こいつにはニックネームはない。理由は見た目的に愛着が持てないからだ。
「ドククラゲ、からみつく!」
「マクノシタ、受け流しさばけ!」
ちぃ、全部受け流してやがる、あんなに沢山触手があるってのによ。
「いまだ!マクノシタあてみなげ!」
伸びきった触手の一本を掴まれ、ドククラゲは投げ飛ばされた。
パワーも、技術も向こうが上かならば。
「ドククラゲ、どくどく」
ドククラゲのヘドロが、マクノシタにあたり苦しみだした。
「くっ、まずいな、マクノシタつっぱりで一気に仕留めろ」
「ドククラゲ!ダイビングだ!」
つっぱりをすんでのところでかわした。ふぅ、危ないとこだった。
「くっ、卑怯だぞ出てこい!」
「勝負に卑怯もくそもあるかよ、ドククラゲ、バリアー」
水中の中から光が見える。
そしていきなりドククラゲは浮上し姿を見せた。
「つっぱりだ、マクノシタ」
「ドクー」
涼しい顔で、つっぱりを受けるドククラゲ、やがてマクノシタは毒が回ったのか力尽き倒れた。

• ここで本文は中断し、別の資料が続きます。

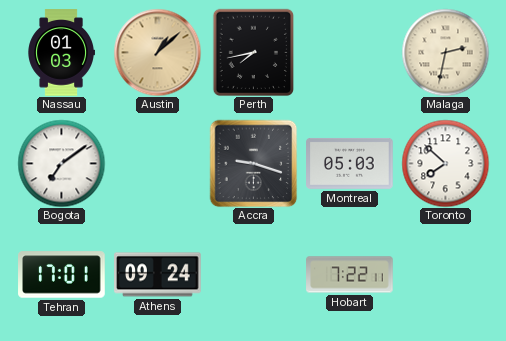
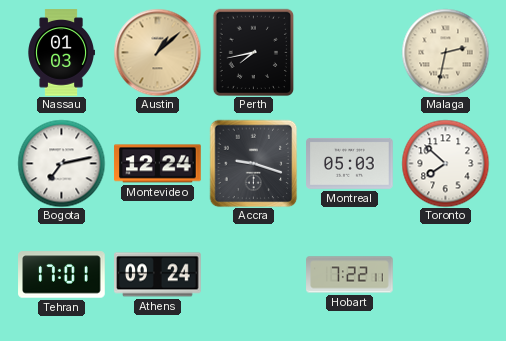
Bogota: 7:09 -> 7:13
Montevideo: none -> 12:24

「マクノシタ…。俺の負けだ、君は、俺の手に負える波じゃなかったようだね。納得できないが、負けは負けだ。ナックルバッジだ。」
「お、サンキュー。ナックルバッジゲットだぜ!」
「ドクー。」「ギュエ」
もっと可愛い返事が欲しいな。その為だけにエネコでも捕まえてこようかな。